[Dataset entries]
►
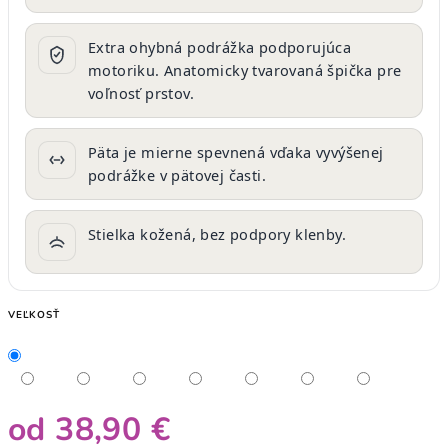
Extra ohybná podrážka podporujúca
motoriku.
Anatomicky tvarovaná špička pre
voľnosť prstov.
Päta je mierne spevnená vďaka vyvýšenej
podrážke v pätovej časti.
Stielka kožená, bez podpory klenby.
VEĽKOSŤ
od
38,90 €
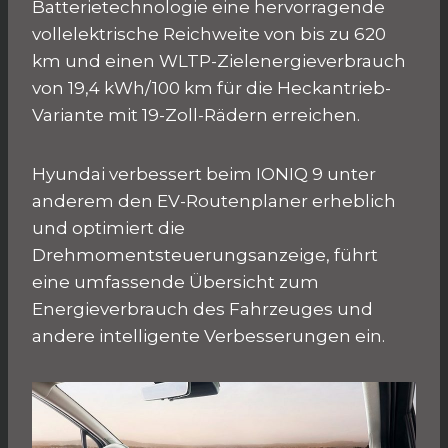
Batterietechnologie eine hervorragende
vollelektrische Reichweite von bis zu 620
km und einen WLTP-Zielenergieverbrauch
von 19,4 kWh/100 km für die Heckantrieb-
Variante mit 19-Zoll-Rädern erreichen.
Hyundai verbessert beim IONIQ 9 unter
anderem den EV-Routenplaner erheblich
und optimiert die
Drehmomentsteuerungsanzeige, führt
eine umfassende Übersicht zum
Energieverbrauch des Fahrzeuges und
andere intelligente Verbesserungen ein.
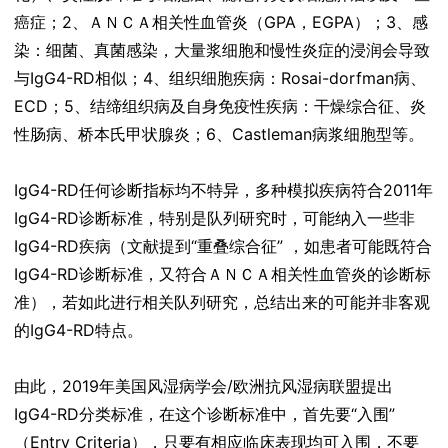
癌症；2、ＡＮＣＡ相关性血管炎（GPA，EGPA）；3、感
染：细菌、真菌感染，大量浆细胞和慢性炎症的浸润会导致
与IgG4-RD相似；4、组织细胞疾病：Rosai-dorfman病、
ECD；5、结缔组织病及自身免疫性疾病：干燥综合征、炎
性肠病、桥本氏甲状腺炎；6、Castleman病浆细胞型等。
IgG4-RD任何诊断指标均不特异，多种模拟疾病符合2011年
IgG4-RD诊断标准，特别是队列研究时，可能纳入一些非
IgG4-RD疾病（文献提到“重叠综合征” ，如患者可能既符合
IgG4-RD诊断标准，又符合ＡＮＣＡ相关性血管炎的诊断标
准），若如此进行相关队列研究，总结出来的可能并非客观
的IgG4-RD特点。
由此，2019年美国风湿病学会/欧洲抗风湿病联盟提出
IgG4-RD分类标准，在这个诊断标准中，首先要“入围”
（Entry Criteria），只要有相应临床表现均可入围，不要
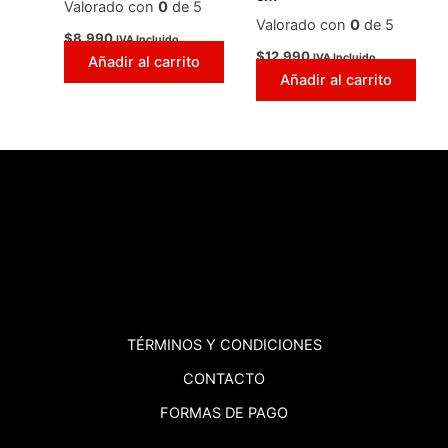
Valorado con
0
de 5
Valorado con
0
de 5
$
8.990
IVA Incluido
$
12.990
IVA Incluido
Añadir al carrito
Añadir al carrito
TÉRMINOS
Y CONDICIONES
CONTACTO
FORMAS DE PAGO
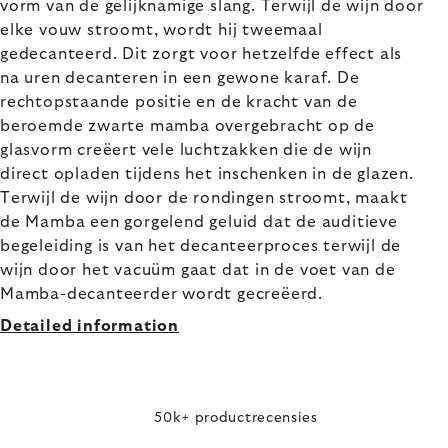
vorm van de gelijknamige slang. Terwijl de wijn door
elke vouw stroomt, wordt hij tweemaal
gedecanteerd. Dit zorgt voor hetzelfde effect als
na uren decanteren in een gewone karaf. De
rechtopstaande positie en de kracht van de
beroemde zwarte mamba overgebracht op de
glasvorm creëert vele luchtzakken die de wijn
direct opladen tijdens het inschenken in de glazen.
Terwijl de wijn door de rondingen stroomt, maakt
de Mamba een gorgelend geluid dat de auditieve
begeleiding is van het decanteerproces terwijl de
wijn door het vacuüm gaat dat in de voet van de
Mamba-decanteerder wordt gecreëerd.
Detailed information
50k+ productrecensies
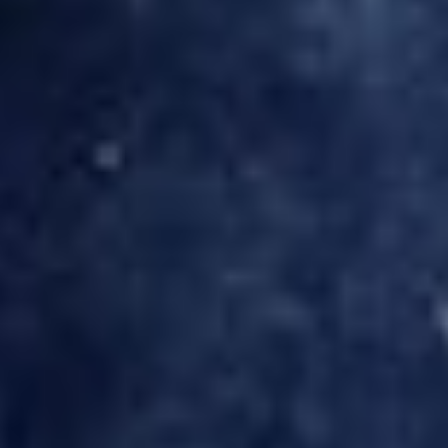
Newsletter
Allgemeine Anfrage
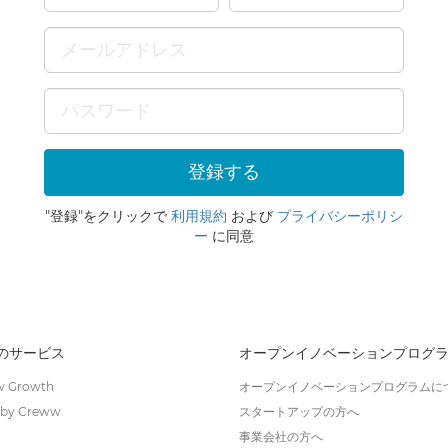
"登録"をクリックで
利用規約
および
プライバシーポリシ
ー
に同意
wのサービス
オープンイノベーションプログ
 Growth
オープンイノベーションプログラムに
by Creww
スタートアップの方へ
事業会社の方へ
◄
►
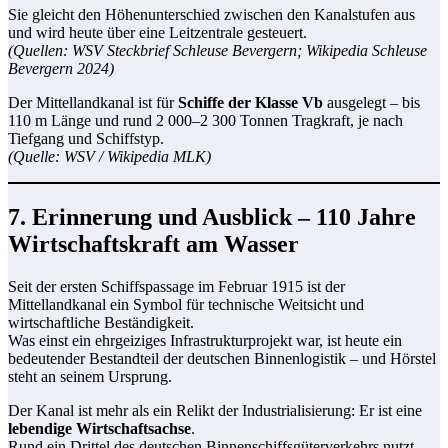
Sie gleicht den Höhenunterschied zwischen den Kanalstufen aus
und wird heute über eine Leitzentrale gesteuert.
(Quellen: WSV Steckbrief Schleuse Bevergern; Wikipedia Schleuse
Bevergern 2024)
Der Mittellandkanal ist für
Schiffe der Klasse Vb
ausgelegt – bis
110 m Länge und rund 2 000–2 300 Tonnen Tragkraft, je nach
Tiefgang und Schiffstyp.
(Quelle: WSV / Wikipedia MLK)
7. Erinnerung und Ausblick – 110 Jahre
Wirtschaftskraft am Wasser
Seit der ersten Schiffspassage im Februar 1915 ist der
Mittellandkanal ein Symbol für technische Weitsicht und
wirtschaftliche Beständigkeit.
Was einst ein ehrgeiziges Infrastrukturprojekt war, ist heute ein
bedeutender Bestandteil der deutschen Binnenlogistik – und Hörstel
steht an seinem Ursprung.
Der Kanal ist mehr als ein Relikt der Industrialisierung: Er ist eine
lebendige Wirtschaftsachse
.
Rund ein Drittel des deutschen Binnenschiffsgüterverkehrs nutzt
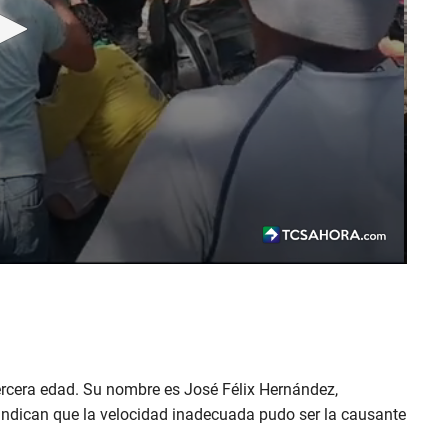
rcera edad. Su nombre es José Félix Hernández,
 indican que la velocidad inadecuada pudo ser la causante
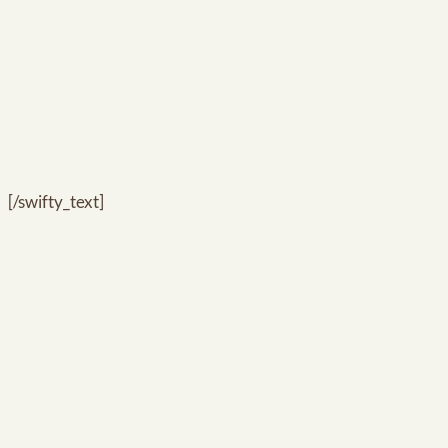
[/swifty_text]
◄
**What the task asks:**
In the entries above, find the line containing "Rund ein Drittel" and the line containing "[/swifty_text]", then copy both and every line between them exactly, without any picture.

**Task output:**
Rund ein Drittel des deutschen Binnenschiffsgüterverkehrs nutzt
rcera edad. Su nombre es José Félix Hernández,
 indican que la velocidad inadecuada pudo ser la causante
[/swifty_text]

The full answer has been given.